Hoyer przekonuje, że wszędzie dogląda interesów EBI. - Grecja, Cypr, Portugalia, Włochy - tam bywam najczęściej, ale też w nowych krajach członkowskich UE. W biurze w Grecji mieliśmy pierwotnie 2-3 osoby, ale to nie zadziałało. Teraz mamy tam duże biuro z dwudziestoma osobami. Grecja wymaga zaangażowania na miejscu. Musi kontynuować reformy – tłumaczy szef EBI.

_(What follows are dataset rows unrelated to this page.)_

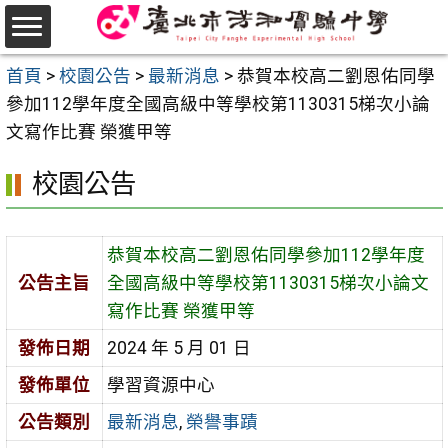
跳
至
選
主
首頁
>
校園公告
>
最新消息
>
恭賀本校高二劉恩佑同學
單
要
參加112學年度全國高級中等學校第1130315梯次小論
內
文寫作比賽 榮獲甲等
容
校園公告
區
恭賀本校高二劉恩佑同學參加112學年度
公告主旨
全國高級中等學校第1130315梯次小論文
寫作比賽 榮獲甲等
發佈日期
2024 年 5 月 01 日
發佈單位
學習資源中心
公告類別
最新消息
,
榮譽事蹟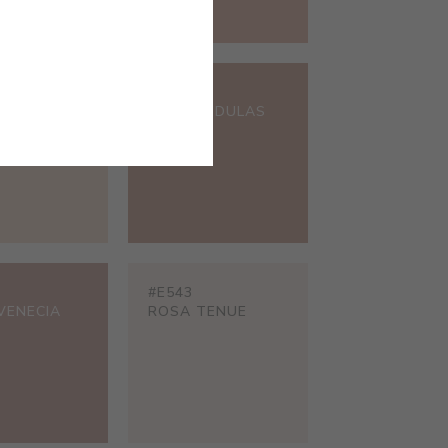
#E537
OCRE MÉDULAS
COTÓN
#E543
VENECIA
ROSA TENUE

Europejski Bank Inwestycyjny ma i swoje problemy będące pochodną problemów całej UE. Nad EBI unosi się wyraźny i jednocześnie niejasny duch brexitu. - Trudno mi mówić o brexicie, bo to sytuacja przegrany-przegrany dla Unii Europejskiej i Wielkiej Brytanii, ale także dla EBI m.in. dlatego, że Wielka Brytania jest jednym z głównych akcjonariuszy EBI. Tracimy jednego z czterech głównych udziałowców obok Niemiec, Francji i Włoch (kraje te mają równy udział w subskrybowanym kapitale EBI – red.) – wyjaśnia Hoyer i przypomina, że państwa członkowskie UE, Rada i Komisja Europejska zdecydowały o jednolitych negocjacjach z Brytyjczykami. EBI nie prowadzi więc żadnych rozmów na ten temat choć jego eksperci doradzają w negocjacjach. Co ciekawe, Hoyer już po ogłoszeniu wyniku referendum przesądzającego o wyjściu tego kraju z UE awansował Brytyjkę na jedno ze stanowisk dyrektorskich. Aktualnie pracownicy instytucji europejskich, także w Luksemburgu, mówią w kuluarach, że Brytyjczycy po wyjściu ich kraju z UE zachowają swe stanowiska w unijnych urzędach, ale nie będą awansowani.